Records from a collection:
***
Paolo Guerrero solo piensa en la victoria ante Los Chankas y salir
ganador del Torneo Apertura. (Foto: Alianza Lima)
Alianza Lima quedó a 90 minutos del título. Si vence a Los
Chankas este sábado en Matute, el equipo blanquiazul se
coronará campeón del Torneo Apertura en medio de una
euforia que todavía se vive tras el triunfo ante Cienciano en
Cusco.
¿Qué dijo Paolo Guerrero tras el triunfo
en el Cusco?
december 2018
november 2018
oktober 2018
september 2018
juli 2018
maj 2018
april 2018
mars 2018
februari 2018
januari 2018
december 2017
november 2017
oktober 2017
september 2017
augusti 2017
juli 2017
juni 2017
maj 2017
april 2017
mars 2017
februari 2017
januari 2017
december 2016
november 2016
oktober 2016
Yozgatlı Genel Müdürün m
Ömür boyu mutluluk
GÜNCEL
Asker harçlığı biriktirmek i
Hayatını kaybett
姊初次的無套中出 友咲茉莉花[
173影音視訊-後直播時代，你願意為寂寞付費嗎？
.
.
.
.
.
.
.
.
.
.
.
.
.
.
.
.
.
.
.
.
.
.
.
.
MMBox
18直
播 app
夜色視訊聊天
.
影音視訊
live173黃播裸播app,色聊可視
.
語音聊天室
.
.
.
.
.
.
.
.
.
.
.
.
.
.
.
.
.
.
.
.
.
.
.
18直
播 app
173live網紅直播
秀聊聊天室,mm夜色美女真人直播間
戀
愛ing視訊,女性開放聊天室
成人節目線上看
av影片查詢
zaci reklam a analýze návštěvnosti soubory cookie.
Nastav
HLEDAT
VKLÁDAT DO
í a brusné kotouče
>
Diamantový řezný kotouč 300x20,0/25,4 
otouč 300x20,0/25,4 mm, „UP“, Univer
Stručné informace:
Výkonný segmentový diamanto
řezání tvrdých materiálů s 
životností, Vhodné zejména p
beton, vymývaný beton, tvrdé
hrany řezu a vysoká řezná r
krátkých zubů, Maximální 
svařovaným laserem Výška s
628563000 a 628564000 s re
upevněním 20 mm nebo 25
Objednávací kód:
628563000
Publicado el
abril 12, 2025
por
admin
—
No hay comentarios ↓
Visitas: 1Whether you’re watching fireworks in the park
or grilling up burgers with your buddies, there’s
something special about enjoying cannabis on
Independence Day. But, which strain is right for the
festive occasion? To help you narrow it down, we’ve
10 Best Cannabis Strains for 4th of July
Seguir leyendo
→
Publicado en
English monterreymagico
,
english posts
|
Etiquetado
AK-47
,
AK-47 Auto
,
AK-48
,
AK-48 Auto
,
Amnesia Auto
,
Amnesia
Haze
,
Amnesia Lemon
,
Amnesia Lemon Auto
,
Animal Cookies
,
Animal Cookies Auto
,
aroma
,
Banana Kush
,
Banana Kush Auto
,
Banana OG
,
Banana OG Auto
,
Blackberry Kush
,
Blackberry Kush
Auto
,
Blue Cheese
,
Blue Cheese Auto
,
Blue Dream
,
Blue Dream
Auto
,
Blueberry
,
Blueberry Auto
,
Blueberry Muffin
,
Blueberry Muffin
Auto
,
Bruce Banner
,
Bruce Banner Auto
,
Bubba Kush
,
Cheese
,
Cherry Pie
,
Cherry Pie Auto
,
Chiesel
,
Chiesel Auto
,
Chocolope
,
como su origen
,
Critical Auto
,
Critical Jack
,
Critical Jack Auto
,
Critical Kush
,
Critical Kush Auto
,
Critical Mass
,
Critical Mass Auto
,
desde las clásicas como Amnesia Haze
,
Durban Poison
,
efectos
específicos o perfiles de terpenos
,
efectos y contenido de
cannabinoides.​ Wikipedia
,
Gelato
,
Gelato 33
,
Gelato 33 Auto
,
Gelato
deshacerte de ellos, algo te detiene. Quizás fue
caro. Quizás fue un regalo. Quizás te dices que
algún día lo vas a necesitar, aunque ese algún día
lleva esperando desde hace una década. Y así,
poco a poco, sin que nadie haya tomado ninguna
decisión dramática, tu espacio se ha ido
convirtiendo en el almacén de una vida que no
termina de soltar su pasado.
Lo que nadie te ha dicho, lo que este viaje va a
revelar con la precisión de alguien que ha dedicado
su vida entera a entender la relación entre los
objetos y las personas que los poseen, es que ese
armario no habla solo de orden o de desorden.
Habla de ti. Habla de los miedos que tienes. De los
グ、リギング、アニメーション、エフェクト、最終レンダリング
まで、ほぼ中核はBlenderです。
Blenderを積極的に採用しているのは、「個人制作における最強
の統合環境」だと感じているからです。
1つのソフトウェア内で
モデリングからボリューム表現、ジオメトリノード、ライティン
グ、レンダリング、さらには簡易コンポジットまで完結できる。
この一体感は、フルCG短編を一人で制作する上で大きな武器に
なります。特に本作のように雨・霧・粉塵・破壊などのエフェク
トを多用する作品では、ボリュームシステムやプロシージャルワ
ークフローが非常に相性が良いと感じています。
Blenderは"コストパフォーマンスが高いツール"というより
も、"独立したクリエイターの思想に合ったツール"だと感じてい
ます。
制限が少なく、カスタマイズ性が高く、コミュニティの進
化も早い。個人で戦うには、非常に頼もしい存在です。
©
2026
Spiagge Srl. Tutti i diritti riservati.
***
What you have to do: Copy every line above without changes.

Response to the task:
Paolo Guerrero solo piensa en la victoria ante Los Chankas y salir
ganador del Torneo Apertura. (Foto: Alianza Lima)
Alianza Lima quedó a 90 minutos del título. Si vence a Los
Chankas este sábado en Matute, el equipo blanquiazul se
coronará campeón del Torneo Apertura en medio de una
euforia que todavía se vive tras el triunfo ante Cienciano en
Cusco.
¿Qué dijo Paolo Guerrero tras el triunfo
en el Cusco?
december 2018
november 2018
oktober 2018
september 2018
juli 2018
maj 2018
april 2018
mars 2018
februari 2018
januari 2018
december 2017
november 2017
oktober 2017
september 2017
augusti 2017
juli 2017
juni 2017
maj 2017
april 2017
mars 2017
februari 2017
januari 2017
december 2016
november 2016
oktober 2016
Yozgatlı Genel Müdürün m
Ömür boyu mutluluk
GÜNCEL
Asker harçlığı biriktirmek i
Hayatını kaybett
姊初次的無套中出 友咲茉莉花[
173影音視訊-後直播時代，你願意為寂寞付費嗎？
.
.
.
.
.
.
.
.
.
.
.
.
.
.
.
.
.
.
.
.
.
.
.
.
MMBox
18直
播 app
夜色視訊聊天
.
影音視訊
live173黃播裸播app,色聊可視
.
語音聊天室
.
.
.
.
.
.
.
.
.
.
.
.
.
.
.
.
.
.
.
.
.
.
.
18直
播 app
173live網紅直播
秀聊聊天室,mm夜色美女真人直播間
戀
愛ing視訊,女性開放聊天室
成人節目線上看
av影片查詢
zaci reklam a analýze návštěvnosti soubory cookie.
Nastav
HLEDAT
VKLÁDAT DO
í a brusné kotouče
>
Diamantový řezný kotouč 300x20,0/25,4 
otouč 300x20,0/25,4 mm, „UP“, Univer
Stručné informace:
Výkonný segmentový diamanto
řezání tvrdých materiálů s 
životností, Vhodné zejména p
beton, vymývaný beton, tvrdé
hrany řezu a vysoká řezná r
krátkých zubů, Maximální 
svařovaným laserem Výška s
628563000 a 628564000 s re
upevněním 20 mm nebo 25
Objednávací kód:
628563000
Publicado el
abril 12, 2025
por
admin
—
No hay comentarios ↓
Visitas: 1Whether you’re watching fireworks in the park
or grilling up burgers with your buddies, there’s
something special about enjoying cannabis on
Independence Day. But, which strain is right for the
festive occasion? To help you narrow it down, we’ve
10 Best Cannabis Strains for 4th of July
Seguir leyendo
→
Publicado en
English monterreymagico
,
english posts
|
Etiquetado
AK-47
,
AK-47 Auto
,
AK-48
,
AK-48 Auto
,
Amnesia Auto
,
Amnesia
Haze
,
Amnesia Lemon
,
Amnesia Lemon Auto
,
Animal Cookies
,
Animal Cookies Auto
,
aroma
,
Banana Kush
,
Banana Kush Auto
,
Banana OG
,
Banana OG Auto
,
Blackberry Kush
,
Blackberry Kush
Auto
,
Blue Cheese
,
Blue Cheese Auto
,
Blue Dream
,
Blue Dream
Auto
,
Blueberry
,
Blueberry Auto
,
Blueberry Muffin
,
Blueberry Muffin
Auto
,
Bruce Banner
,
Bruce Banner Auto
,
Bubba Kush
,
Cheese
,
Cherry Pie
,
Cherry Pie Auto
,
Chiesel
,
Chiesel Auto
,
Chocolope
,
como su origen
,
Critical Auto
,
Critical Jack
,
Critical Jack Auto
,
Critical Kush
,
Critical Kush Auto
,
Critical Mass
,
Critical Mass Auto
,
desde las clásicas como Amnesia Haze
,
Durban Poison
,
efectos
específicos o perfiles de terpenos
,
efectos y contenido de
cannabinoides.​ Wikipedia
,
Gelato
,
Gelato 33
,
Gelato 33 Auto
,
Gelato
deshacerte de ellos, algo te detiene. Quizás fue
caro. Quizás fue un regalo. Quizás te dices que
algún día lo vas a necesitar, aunque ese algún día
lleva esperando desde hace una década. Y así,
poco a poco, sin que nadie haya tomado ninguna
decisión dramática, tu espacio se ha ido
convirtiendo en el almacén de una vida que no
termina de soltar su pasado.
Lo que nadie te ha dicho, lo que este viaje va a
revelar con la precisión de alguien que ha dedicado
su vida entera a entender la relación entre los
objetos y las personas que los poseen, es que ese
armario no habla solo de orden o de desorden.
Habla de ti. Habla de los miedos que tienes. De los
グ、リギング、アニメーション、エフェクト、最終レンダリング
まで、ほぼ中核はBlenderです。
Blenderを積極的に採用しているのは、「個人制作における最強
の統合環境」だと感じているからです。
1つのソフトウェア内で
モデリングからボリューム表現、ジオメトリノード、ライティン
グ、レンダリング、さらには簡易コンポジットまで完結できる。
この一体感は、フルCG短編を一人で制作する上で大きな武器に
なります。特に本作のように雨・霧・粉塵・破壊などのエフェク
トを多用する作品では、ボリュームシステムやプロシージャルワ
ークフローが非常に相性が良いと感じています。
Blenderは"コストパフォーマンスが高いツール"というより
も、"独立したクリエイターの思想に合ったツール"だと感じてい
ます。
制限が少なく、カスタマイズ性が高く、コミュニティの進
化も早い。個人で戦うには、非常に頼もしい存在です。
©
2026
Spiagge Srl. Tutti i diritti riservati.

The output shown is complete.